Python: Reading and Writing JSON Files

JSON (JavaScript Object Notation) is a lightweight, text-based data used to store and exchange structured data, organized using key-value pairs and arrays. Despite its name, you don’t need to know JavaScript to learn or use JSON.

Whether you are working with REST APIs, managing configuration settings, or exchanging data between the frontend and backend, you will encounter JSON.

Python’s Built-in JSON module

Python provides a built-in json module that allows you to work with JSON files easily. This module enables you to convert Python objects (such as dictionaries and lists) into JSON format, and parse JSON data back into Python objects.

The json module provides four commonly used functions:

json.dump(): Converts a Python object to JSON and writes it directly to a file
json.dumps(): Converts a Python object to a JSON-formatted string
json.load(): Reads JSON data from a file and converts it into a Python object
json.loads(): Parses a JSON-formatted string and converts it into a Python object

Note: The 's' in dumps() and loads() stands for string. Use these functions when working with JSON data in memory, rather than with actual files.

Before working with a JSON file, you need to import the json module at the top of your file using the code below:

import json

JSON vs Python Data Types

When working with JSON data types in Python, the JSON data is automatically converted to its corresponding Python data types.

JSON Type	Python Type
object	dict
array	list
string	str
number (int)	int
number (real)	float
true	True
false	False
null	None

Reading JSON Files in Python

There are different ways to read JSON files in Python, each suited to various data formats and use cases. Let’s explore these methods with hands-on example to help you efficiently handle JSON data in your projects:

Reading JSON From a File Using `json.load()`

The json.load() method reads a JSON file and converts it into a Python object.

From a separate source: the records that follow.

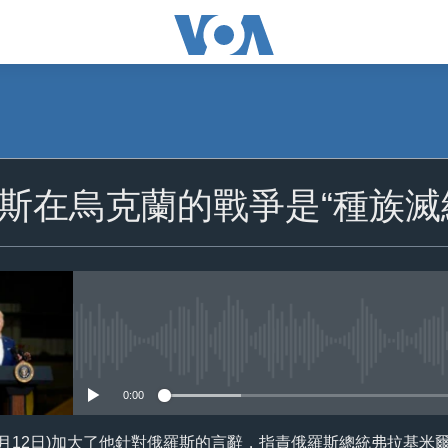
斯在烏克蘭的戰爭是“種族滅
No media source currently availa
0:00
4月12日)加大了他針對俄羅斯的言辭，指責俄羅斯總統弗拉基米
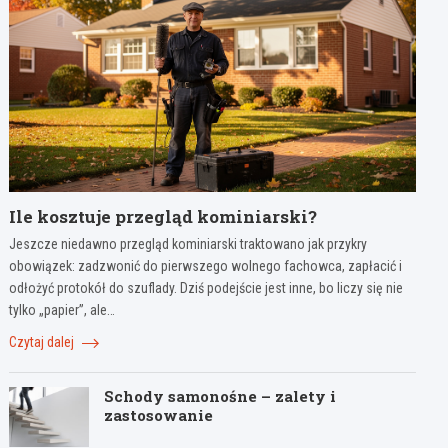
Ile kosztuje przegląd kominiarski?
Jeszcze niedawno przegląd kominiarski traktowano jak przykry
obowiązek: zadzwonić do pierwszego wolnego fachowca, zapłacić i
odłożyć protokół do szuflady. Dziś podejście jest inne, bo liczy się nie
tylko „papier”, ale…
Czytaj dalej
Schody samonośne – zalety i
zastosowanie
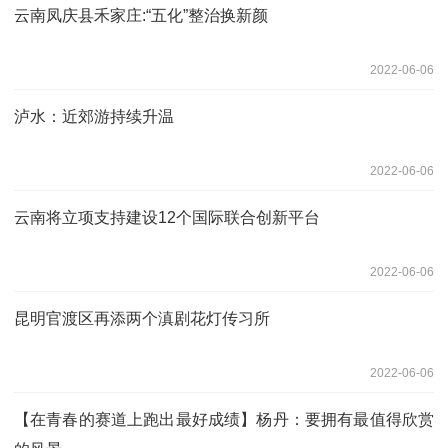
云南凤庆县禾家庄:“五化”整治换新颜
2022-06-06
泸水：近郊游持续升温
2022-06-06
云南将立项支持建设12个国际联合创新平台
2022-06-06
昆明官渡区再添两个滇剧花灯传习所
2022-06-06
【在青春的赛道上跑出最好成绩】杨丹：要拥有最值得欣赏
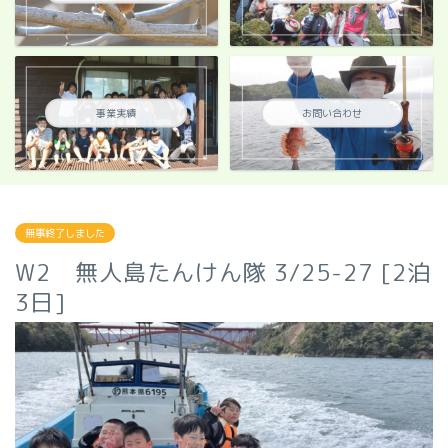
事業実績
お問い合わせ
無事終了しました
W2 無人島たんけん隊 3/25-27 [2泊
3日]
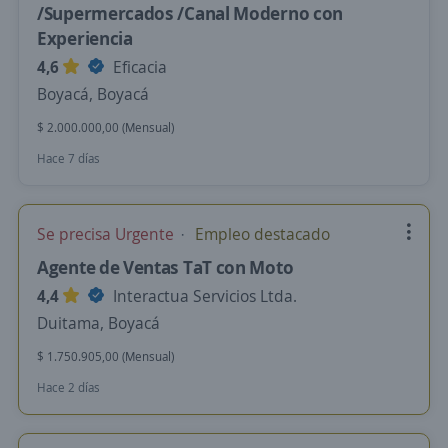
/Supermercados /Canal Moderno con
Experiencia
4,6
Eficacia
Boyacá, Boyacá
$ 2.000.000,00 (Mensual)
Hace 7 días
Se precisa Urgente
Empleo destacado
Agente de Ventas TaT con Moto
4,4
Interactua Servicios Ltda.
Duitama, Boyacá
$ 1.750.905,00 (Mensual)
Hace 2 días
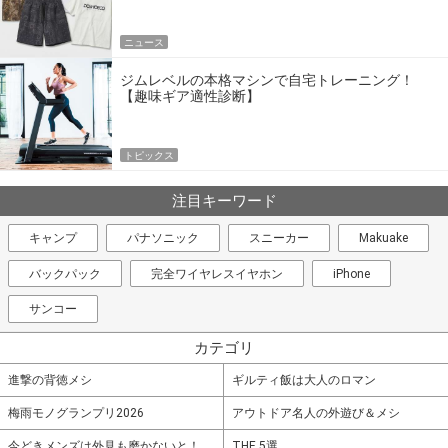
ニュース
ジムレベルの本格マシンで自宅トレーニング！
【趣味ギア適性診断】
トピックス
注目キーワード
キャンプ
パナソニック
スニーカー
Makuake
バックパック
完全ワイヤレスイヤホン
iPhone
サンコー
カテゴリ
進撃の背徳メシ
ギルティ飯は大人のロマン
梅雨モノグランプリ2026
アウトドア名人の外遊び＆メシ
今どきメンズは外見も磨かないと！
THE 5選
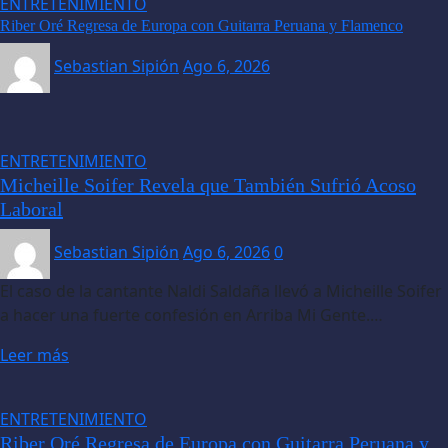
ENTRETENIMIENTO
Riber Oré Regresa de Europa con Guitarra Peruana y Flamenco
Sebastian Sipión
Ago 6, 2026
ENTRETENIMIENTO
Micheille Soifer Revela que También Sufrió Acoso
Laboral
Sebastian Sipión
Ago 6, 2026
0
El caso de la cantante Naldi Saldaña llevó a Micheille Soifer
a hacer una fuerte confesión en Arriba Mi Gente.…
Leer más
ENTRETENIMIENTO
Riber Oré Regresa de Europa con Guitarra Peruana y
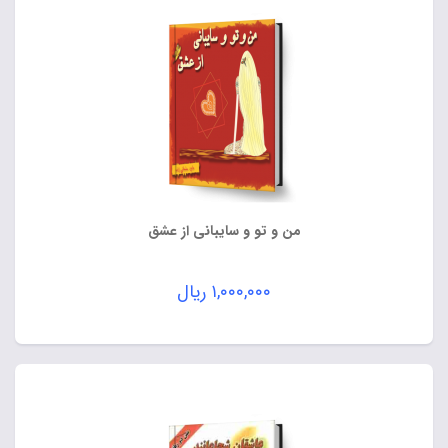
من و تو و سایبانی از عشق
۱,۰۰۰,۰۰۰
ریال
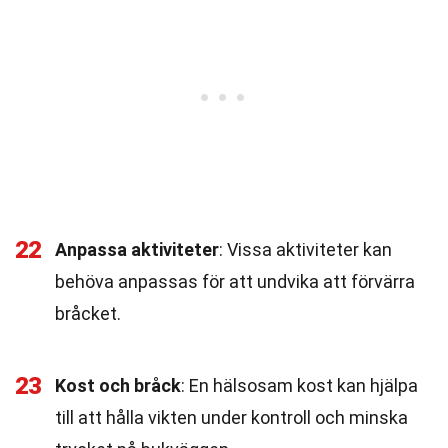
22
Anpassa aktiviteter
: Vissa aktiviteter kan
behöva anpassas för att undvika att förvärra
bråcket.
23
Kost och bråck
: En hälsosam kost kan hjälpa
till att hålla vikten under kontroll och minska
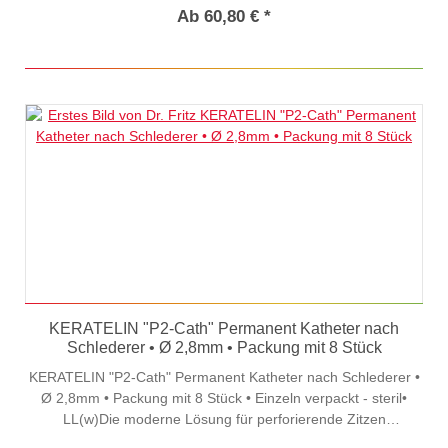
Ab 60,80 € *
KERATELIN "P2-Cath" Permanent Katheter nach
Schlederer • Ø 2,8mm • Packung mit 8 Stück
KERATELIN "P2-Cath" Permanent Katheter nach Schlederer •
Ø 2,8mm • Packung mit 8 Stück • Einzeln verpackt - steril•
LL(w)Die moderne Lösung für perforierende Zitzen
verletzungen.Keine Langzeitschäden durch ständigen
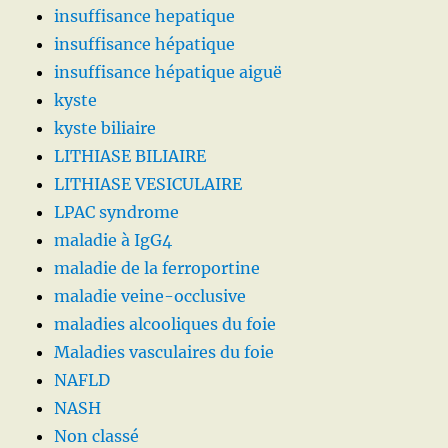
insuffisance hepatique
insuffisance hépatique
insuffisance hépatique aiguë
kyste
kyste biliaire
LITHIASE BILIAIRE
LITHIASE VESICULAIRE
LPAC syndrome
maladie à IgG4
maladie de la ferroportine
maladie veine-occlusive
maladies alcooliques du foie
Maladies vasculaires du foie
NAFLD
NASH
Non classé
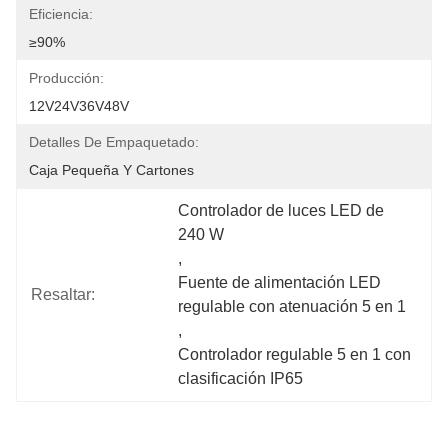
Eficiencia:
≥90%
Producción:
12V24V36V48V
Detalles De Empaquetado:
Caja Pequeña Y Cartones
Controlador de luces LED de 
240 W
, 
Fuente de alimentación LED 
Resaltar:
regulable con atenuación 5 en 1
, 
Controlador regulable 5 en 1 con 
clasificación IP65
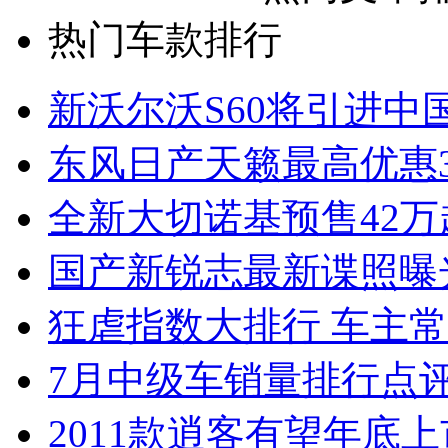
热门车款排行
新沃尔沃S60将引进中
东风日产天籁最高优惠3
全新大切诺基预售42万
国产新锐志最新谍照曝
狂虐指数大排行 车主常
7月中级车销量排行点
2011款逍客有望年底上市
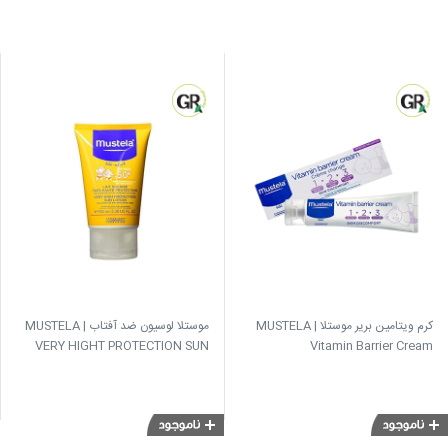
کرم ویتامین بریر موستلا | MUSTELA
موستلا لوسیون ضد آفتاب | MUSTELA
VERY HIGHT PROTECTION SUN
Vitamin Barrier Cream
LOTION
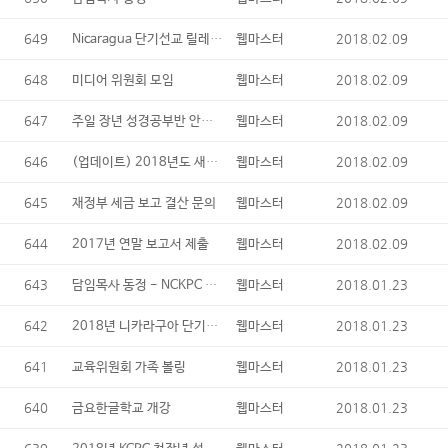
649
Nicaragua 단기선교 릴레이 기도 사인업 - 해외선교 위원회
2018.02.09
웹마스터
648
2018.02.09
미디어 위원회 모임
웹마스터
647
주일 장년 성경공부반 안내 - 교육위원회 2
2018.02.09
웹마스터
646
(업데이트) 2018년도 새가족 1기 안내 - 친교위원회
2018.02.09
웹마스터
645
2018.02.09
재정부 세금 보고 결산 문의
웹마스터
644
2018.02.09
2017년 연말 보고서 제출
웹마스터
643
담임목사 동정 - NCKPC 집필자 모임
2018.01.23
웹마스터
642
2018년 니카라구아 단기선교팀 김밥 세일
2018.01.23
웹마스터
641
2018.01.23
교육위원회 가족 볼링
웹마스터
640
2018.01.23
금요한글학교 개강
웹마스터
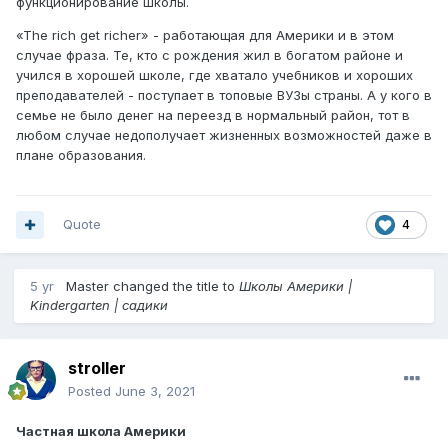
функционирование школы.
«The rich get richer» - работающая для Америки и в этом
случае фраза. Те, кто с рождения жил в богатом районе и
учился в хорошей школе, где хватало учебников и хороших
преподавателей - поступает в топовые ВУЗы страны. А у кого в
семье не было денег на переезд в нормальный район, тот в
любом случае недополучает жизненных возможностей даже в
плане образования.
Quote
4
5 yr
Master
changed the title to
Школы Америки |
Kindergarten | садики
stroller
Posted
June 3, 2021
Частная школа Америки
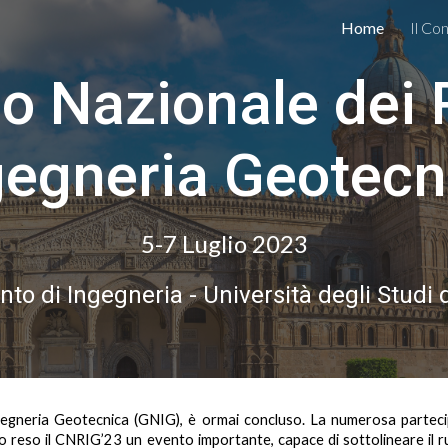
Home
Il Co
ip to main content
Skip to navigat
o Nazionale dei R
gegneria Geotecn
5-7 Luglio 2023
to di Ingegneria - Università degli Studi
egneria Geotecnica (
GNIG
), è ormai concluso.
La numerosa partecipaz
 reso il CNRIG’23 un evento importante, capace di sottolineare il r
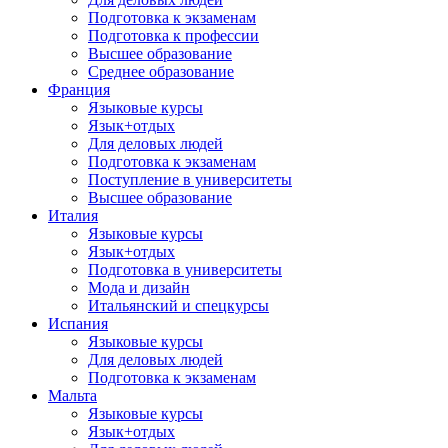
Подготовка к экзаменам
Подготовка к профессии
Высшее образование
Среднее образование
Франция
Языковые курсы
Язык+отдых
Для деловых людей
Подготовка к экзаменам
Поступление в университеты
Высшее образование
Италия
Языковые курсы
Язык+отдых
Подготовка в университеты
Мода и дизайн
Итальянский и спецкурсы
Испания
Языковые курсы
Для деловых людей
Подготовка к экзаменам
Мальта
Языковые курсы
Язык+отдых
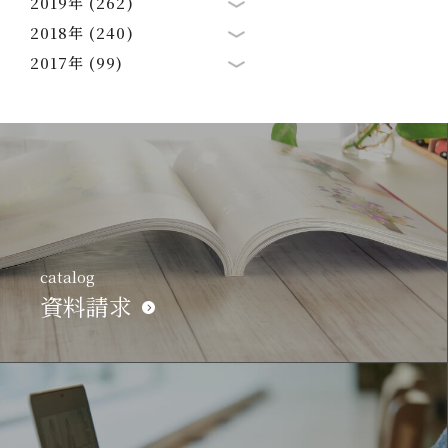
2019年 (262)
2018年 (240)
2017年 (99)
catalog
資料請求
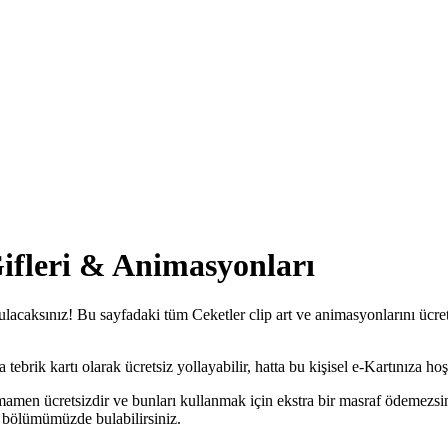
Gifleri & Animasyonları
bulacaksınız! Bu sayfadaki tüm Ceketler clip art ve animasyonlarını ücret
ebrik kartı olarak ücretsiz yollayabilir, hatta bu kişisel e-Kartınıza hoş 
amamen ücretsizdir ve bunları kullanmak için ekstra bir masraf ödemezsi
bölümümüzde bulabilirsiniz.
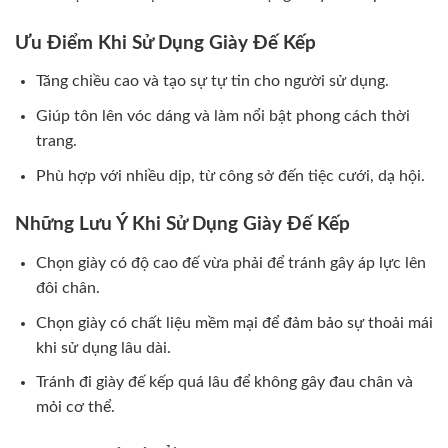
Ưu Điểm Khi Sử Dụng Giày Đế Kếp
Tăng chiều cao và tạo sự tự tin cho người sử dụng.
Giúp tôn lên vóc dáng và làm nổi bật phong cách thời
trang.
Phù hợp với nhiều dịp, từ công sở đến tiệc cưới, dạ hội.
Những Lưu Ý Khi Sử Dụng Giày Đế Kếp
Chọn giày có độ cao đế vừa phải để tránh gây áp lực lên
đôi chân.
Chọn giày có chất liệu mềm mại để đảm bảo sự thoải mái
khi sử dụng lâu dài.
Tránh đi giày đế kếp quá lâu để không gây đau chân và
mỏi cơ thể.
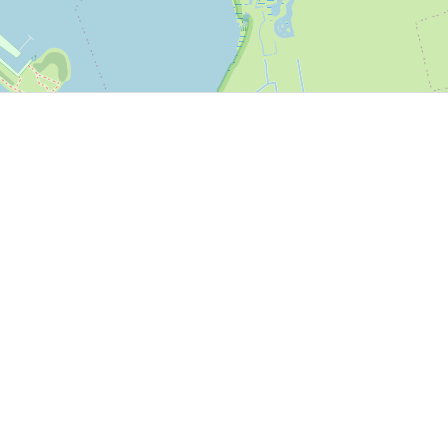
P, NRCAN, Esri Japan, METI, Esri China (Hong Kong), NOSTRA, © OpenStreetMap contributors, and the GIS 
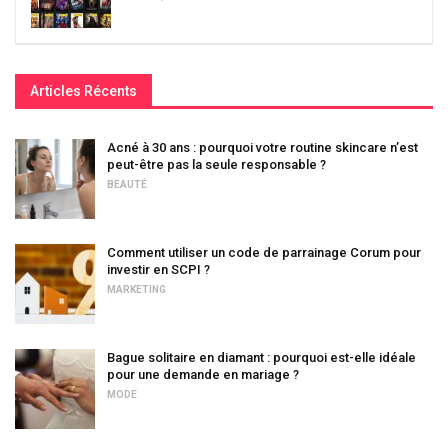
Articles Récents
Acné à 30 ans : pourquoi votre routine skincare n’est
peut-être pas la seule responsable ?
BEAUTÉ
Comment utiliser un code de parrainage Corum pour
investir en SCPI ?
MARKETING
Bague solitaire en diamant : pourquoi est-elle idéale
pour une demande en mariage ?
MODE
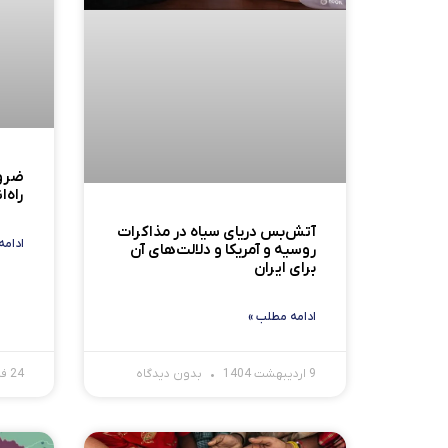
ضرو
راه‌
آتش‌بس دریای سیاه در مذاکرات
ادامه
روسیه و آمریکا و دلالت‌های آن
برای ایران
ادامه مطلب »
9 اردیبهشت 1404
بدون دیدگاه
24 فروردین 1404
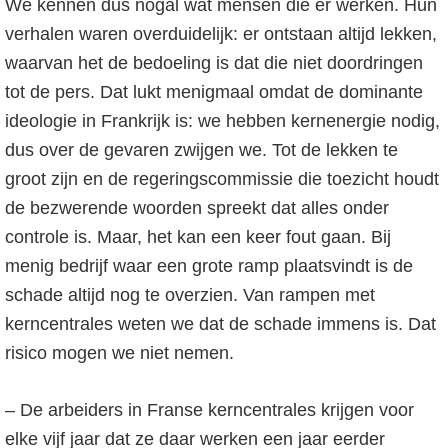
We kennen dus nogal wat mensen die er werken. Hun
verhalen waren overduidelijk: er ontstaan altijd lekken,
waarvan het de bedoeling is dat die niet doordringen
tot de pers. Dat lukt menigmaal omdat de dominante
ideologie in Frankrijk is: we hebben kernenergie nodig,
dus over de gevaren zwijgen we. Tot de lekken te
groot zijn en de regeringscommissie die toezicht houdt
de bezwerende woorden spreekt dat alles onder
controle is. Maar, het kan een keer fout gaan. Bij
menig bedrijf waar een grote ramp plaatsvindt is de
schade altijd nog te overzien. Van rampen met
kerncentrales weten we dat de schade immens is. Dat
risico mogen we niet nemen.
– De arbeiders in Franse kerncentrales krijgen voor
elke vijf jaar dat ze daar werken een jaar eerder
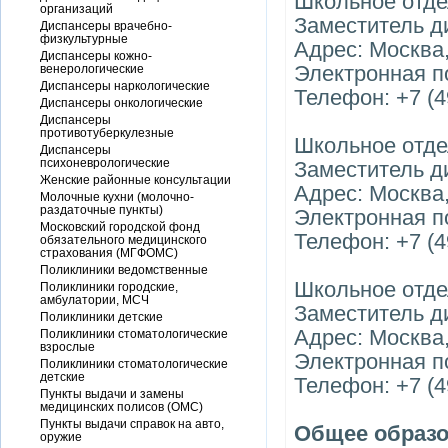
Школьное отде
организаций
Заместитель д
Диспансеры врачебно-
физкультурные
Адрес: Москва, 
Диспансеры кожно-
Электронная п
венерологические
Диспансеры наркологические
Телефон: +7 (4
Диспансеры онкологические
Диспансеры
противотуберкулезные
Школьное отде
Диспансеры
психоневрологические
Заместитель д
Женские районные консультации
Адрес: Москва, 
Молочные кухни (молочно-
раздаточные пункты)
Электронная п
Московский городской фонд
Телефон: +7 (4
обязательного медицинского
страхования (МГФОМС)
Поликлиники ведомственные
Школьное отде
Поликлиники городские,
амбулатории, МСЧ
Заместитель д
Поликлиники детские
Адрес: Москва, 
Поликлиники стоматологические
взрослые
Электронная п
Поликлиники стоматологические
детские
Телефон: +7 (4
Пункты выдачи и замены
медицинских полисов (ОМС)
Пункты выдачи справок на авто,
Общее образ
оружие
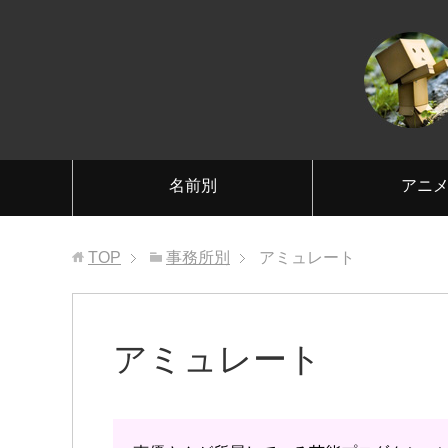
名前別
アニ
TOP
事務所別
アミュレート
アミュレート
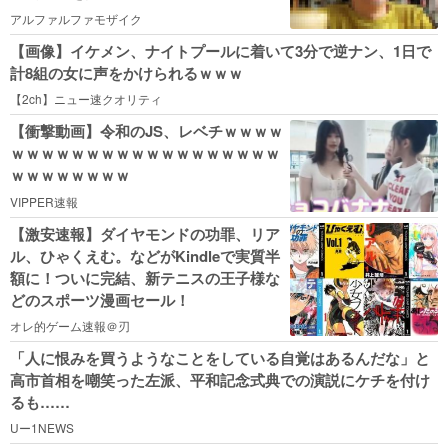
アルファルファモザイク
【画像】イケメン、ナイトプールに着いて3分で逆ナン、1日で
計8組の女に声をかけられるｗｗｗ
【2ch】ニュー速クオリティ
【衝撃動画】令和のJS、レベチｗｗｗｗ
ｗｗｗｗｗｗｗｗｗｗｗｗｗｗｗｗｗｗ
ｗｗｗｗｗｗｗｗ
VIPPER速報
【激安速報】ダイヤモンドの功罪、リア
ル、ひゃくえむ。などがKindleで実質半
額に！ついに完結、新テニスの王子様な
どのスポーツ漫画セール！
オレ的ゲーム速報＠刃
「人に恨みを買うようなことをしている自覚はあるんだな」と
高市首相を嘲笑った左派、平和記念式典での演説にケチを付け
るも……
Uー1NEWS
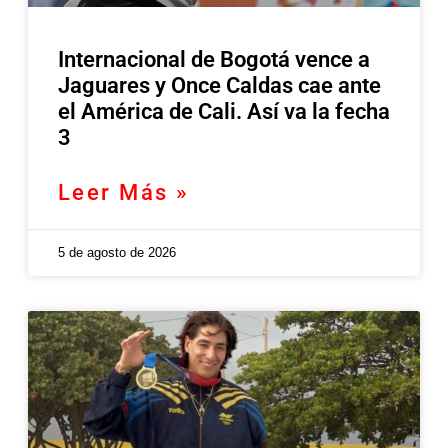
Internacional de Bogotá vence a
Jaguares y Once Caldas cae ante
el América de Cali. Así va la fecha
3
Leer Más »
5 de agosto de 2026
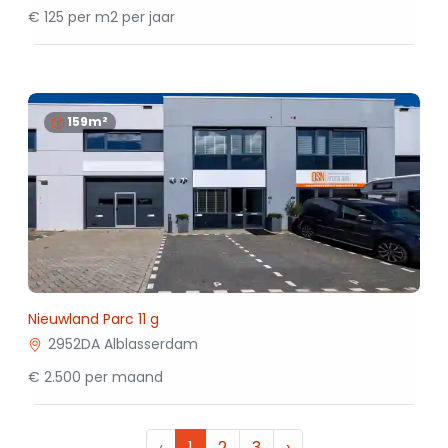
€ 125 per m2 per jaar
159m²
Nieuwland Parc 11 g
2952DA Alblasserdam
€ 2.500 per maand
‹
1
2
3
›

First let’s create a data.json file using VS Code or any other text editor (Notepad on Windows, TextEdit on macOS, Nano/Vim on Linux) and paste the following data:

{
    "name": "James",
    "age": 35,
    "is_employed": true,
    "skills": ["Python", "Data Analysis", "Machine Learning"],
    "education": {
        "degree": "Master's in Computer Science",
        "university": "New York Institute of Technology",
        "graduation_year": 2014
    }
}

Here is how my project structure looks:

project_folder/
├── app.py
└── data.json

Now let’s read it using json.load():

import json

# Open and read the JSON file
with open('data.json', 'r') as file:
    data = json.load(file)
    # Print the data
    print(data)

Output:

{'name': 'James', 'age': 35, 'is_employed': True, 'skills': ['Python', 'Data Analysis', 'Machine Learning'], 'education': {'degree': "Master's in Computer Science", 'university': 'New York Institute of Technology', 'graduation_year': 2014}}

Handling JSON Strings With `json.loads()`

Sometimes, you may need to parse a JSON string directly, such as when receiving data from a web API, rather than reading from a file. In these cases, you can use json.loads() to convert the JSON string into a Python object.

import json

# JSON response from an API response
json_string = '{"name": "James","age": 35, "city": "Barcelona"}'

# Parse the JSON string into a Python dictionary
data = json.loads(json_string)
print(data)

Output:

{'name': 'James', 'age': 35, 'city': 'Barcelona'}

Writing JSON Files in Python

Writing data to JSON files is just as straightforward as reading them. Let’s explore the best ways to save Python data as JSON.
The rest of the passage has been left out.